Polska jest drugim po Hiszpanii największym producentem truskawek w Unii Europejskiej i dziewiątym na świecie. Co roku plantatorzy zbierają od 175 do 205 tys. ton. Większość zbiorów przeznaczana jest na eksport. Wywożone są głównie owoce przemysłowe, natomiast polskie owoce deserowe w większości trafiają do konsumentów krajowych.
Polska w światowej czołówce
Z danych GUS wynika, że wartość eksportu truskawek świeżych i mrożonych oraz przetworów z nich wyniosła w 2020 r. 174 mln euro. Większość z tego stanowiły truskawki mrożone. Polska jest ich drugim, po Meksyku, największym światowym eksporterem. W latach 2017-2019 byliśmy nawet liderem w tej kategorii.

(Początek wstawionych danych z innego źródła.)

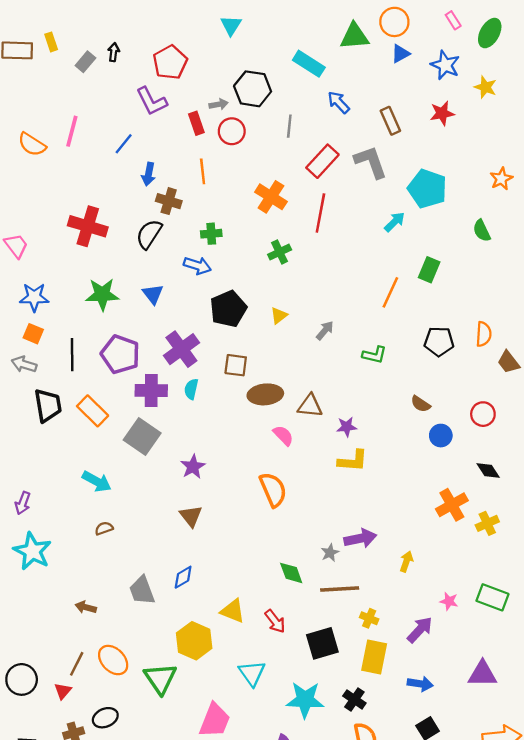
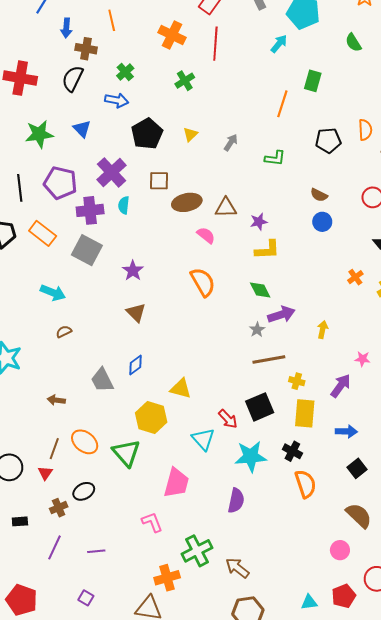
green cross: (211, 234) -> (125, 72), turned -30
blue circle: (441, 436) -> (322, 222), moved
orange cross: (452, 505) -> (355, 277), size x0.6
green diamond: (291, 573) -> (260, 290), moved
red arrow: (275, 621) -> (228, 419), moved

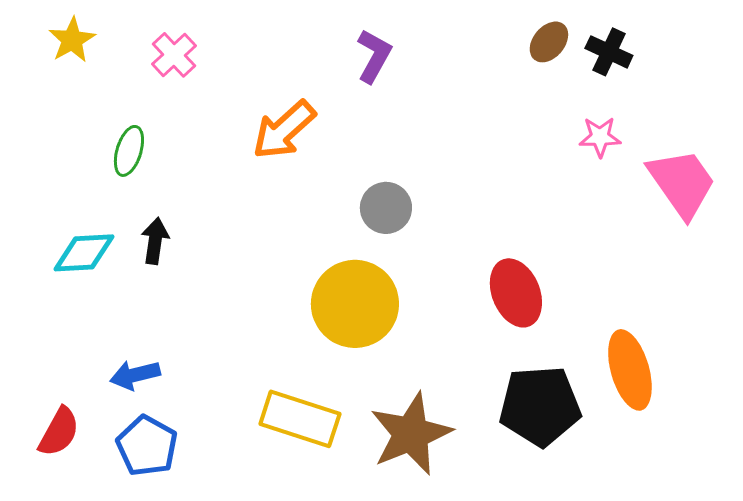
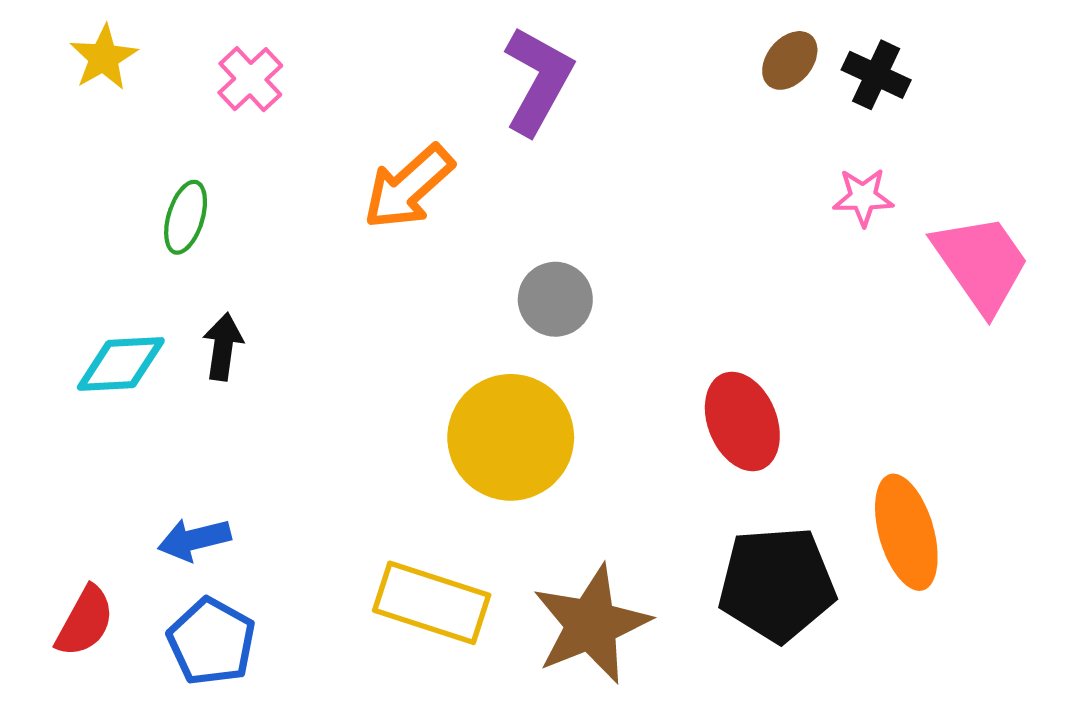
purple L-shape: (374, 56) -> (538, 81), size x1.4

Ekonomiści PIE wyliczają, że w 2020 r. Polskie mrożone owoce trafiły do 54 państw na całym świecie. Głównymi odbiorcami były państwa unijne, w tym Niemcy (35 proc. całego polskiego eksportu tej pozycji towarowej), Holandia (ok. 14 proc.) i Francja (8,8 proc.). Spośród nabywców pozaunijnych najwięcej zakupili klienci z Norwegii, Wielkiej Brytanii, Serbii i Szwajcarii. Polskie owoce dotarły także m.in. do Japonii, Chin, USA czy Australii.
Przetwory z polskich truskawek też popularne
Drugą znaczącą pozycją są przetwory z truskawek, wartość ich eksportu w 2020 r. sięgnęła 22,8 mln EUR. Znacznie mniejszy był eksport truskawek świeżych (13,4 mln EUR w 2020 r.), a najwięcej ich nabyli nasi najbliżsi sąsiedzi, tj. Białorusini, Niemcy oraz Czesi.

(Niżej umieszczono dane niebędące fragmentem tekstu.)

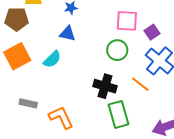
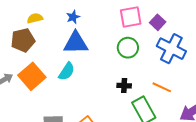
blue triangle: (68, 34) -> (76, 43), size x1.5
orange line: (140, 84) -> (162, 87), moved
black cross: (105, 86) -> (124, 86), size x0.6

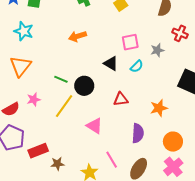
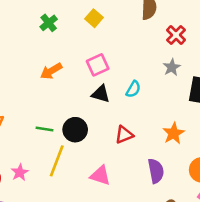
red cross: (180, 33) -> (176, 35), turned 35
pink square: (130, 42) -> (98, 65), moved
gray star: (157, 50) -> (172, 67), moved
pink star: (34, 99) -> (20, 172), moved

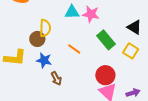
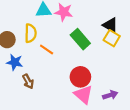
yellow semicircle: (45, 28) -> (31, 33), moved
yellow square: (131, 51) -> (112, 38), moved

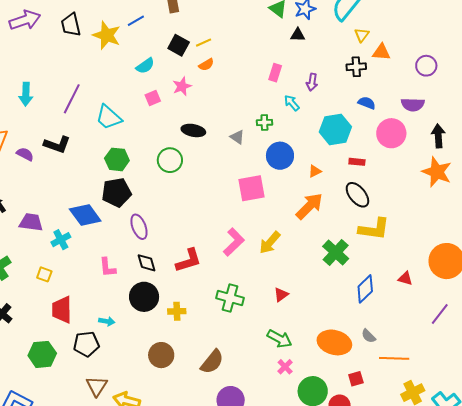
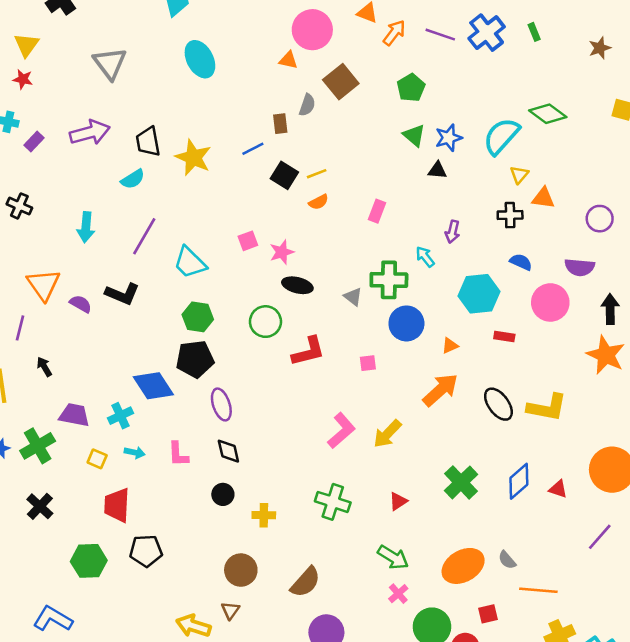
blue line: (136, 21) -> (253, 149), moved
cyan semicircle: (145, 66) -> (133, 179), moved
pink rectangle: (275, 73) -> (377, 211), moved
pink star: (182, 86) -> (282, 252), moved
green cross: (264, 122) -> (389, 280), size x1.8
pink square: (252, 188) -> (368, 363), size x0.5
black ellipse: (357, 195) -> (498, 404), moved
purple trapezoid: (31, 222) -> (74, 415), moved
yellow L-shape: (374, 229) -> (547, 407), moved
green cross: (336, 252) -> (461, 482), moved
red L-shape: (189, 260) -> (308, 351), moved
blue diamond: (365, 289) -> (519, 481), moved
black circle: (144, 297) -> (223, 494), size x0.6
cyan arrow: (107, 321) -> (135, 452), moved
orange ellipse: (334, 342) -> (463, 566), turned -48
brown triangle: (97, 386) -> (230, 610), moved, size x0.7

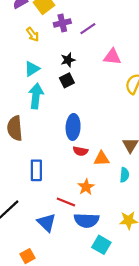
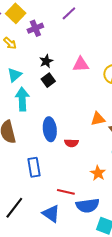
purple line: (88, 29) -> (69, 13), moved
pink triangle: (112, 57) -> (81, 64), moved
blue ellipse: (73, 127) -> (50, 129), moved
orange triangle: (102, 159) -> (98, 119), moved
orange star: (86, 187) -> (98, 173), moved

Mimo dużej produkcji sporo importujemy
Mimo że Polska jest ważnym światowym producentem i eksporterem truskawek, także je importuje. W 2020 r. wartość dostaw do Polski truskawek i ich przetworów wyniosła łącznie 74,1 mln EUR.
- Z zagranicy sprowadzane są głównie truskawki świeże deserowe. Najwięcej tych owoców trafia do Polski tuż przed krajowym sezonem, czyli od lutego do maja. W 2020 r. przyjechały do nas truskawki warte 34,2 mln euro. Ponad połowę towaru sprowadziliśmy z Hiszpanii. Dostawcami były także Grecja i Niemcy – czytamy w Tygodniku Gospodarczym.